Bounteous Miss Hillcrest is England’s loveliest entry in the uncommon market

Rosemarie Hillcrest (born 5 January, 1943 in England) is an English model who is best known as Playboy’s Miss October 1964. At the time of her pictorial, she was a student at Exeter University in Exeter, England, studying economics and sociology.
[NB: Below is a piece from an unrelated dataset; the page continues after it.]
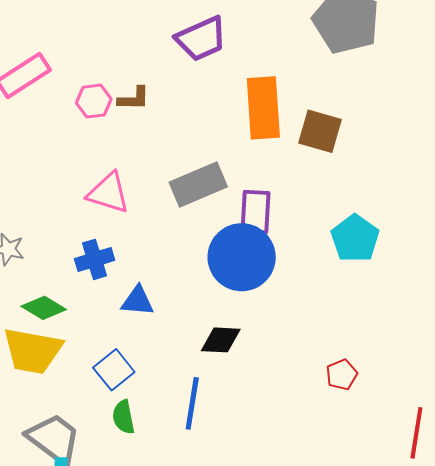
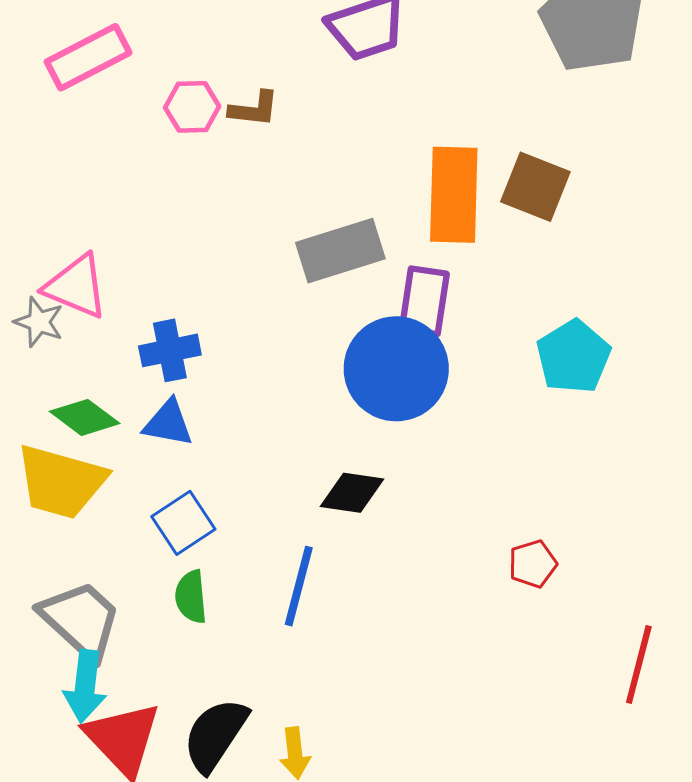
orange rectangle: (263, 108) -> (454, 195), moved
pink triangle: (108, 193) -> (76, 286), moved
blue triangle: (138, 301) -> (168, 423), moved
She holds the honor of the largest breast measurements of any Playboy Playmate.  She was the second heaviest (top honor goes to Anna Nicole Smith).  Hillcrest also holds the distinction of the highest body mass index

In almost 11 years of unveiling feminine charm, we’ve discovered our Playmates in small-town shops, in big-city banks, in our own offices, in beauty contests, in various facets of showbiz, on college campuses, and in our Playboy Clubs. Though for the most part we’ve discovered them, occasionally our Playmates have turned the tables, introducing themselves through letters with snapshots enclosed, as did Nancy Jo Hooper, our February 1964 Playmate.

Our prize for the most refreshingly direct approach to date, however, goes to Rosemarie Hillcrest, the statuesque British beauty who graces our gatefold this month. A 21-year-old student at the Sceptered Isle’s prestigious Exeter University, Rosemarie jetted 4000 miles from Devon, England, to Chicago, U.S.A., for the express purpose of placing her name and numerals (41-25-38) in nomination for Playmate laurels.

Rosemarie has long been a Playboy fan (though a copy of Playboy costs $1.20 in the United Kingdom, it’s still the largest-selling American magazine there) and Playboy’s popularity on the Exeter campus further kindled her long-cherished dreams of becoming a gatefold girl. “I knew I had the wherewithal to be a Playmate,” Rosemarie later told us, “but I was hesitant to travel all the way to America, because I was afraid I might not even get an interview.” With some urging from school chums, however, Rosemarie decided to visit the United States during her summer vacation — with a scheduled stop at Playboy’s home base in the Windy City.

Thus it was that one afternoon in the summer of 1963 she appeared on the marble doorstep of The Playboy Mansion, on Chicago’s Near North Side, requesting to see Editor-Publisher Hugh M. Hefner, who happened to be at home that afternoon.

She was shown in. Understandaby impressed, Hef arranged Playmate test shots, the results of which were, as the British might understate, a bit of all right; so much so that a few months after Rosemarie had returned to England, we arranged to fly her back to the U.S. (between semesters) to pose for her official Playmate photos in the Playboy Studio. Rosemarie was so taken with America and with the Playboy world that she plans to come back after graduation to work as a Playboy Club Bunny.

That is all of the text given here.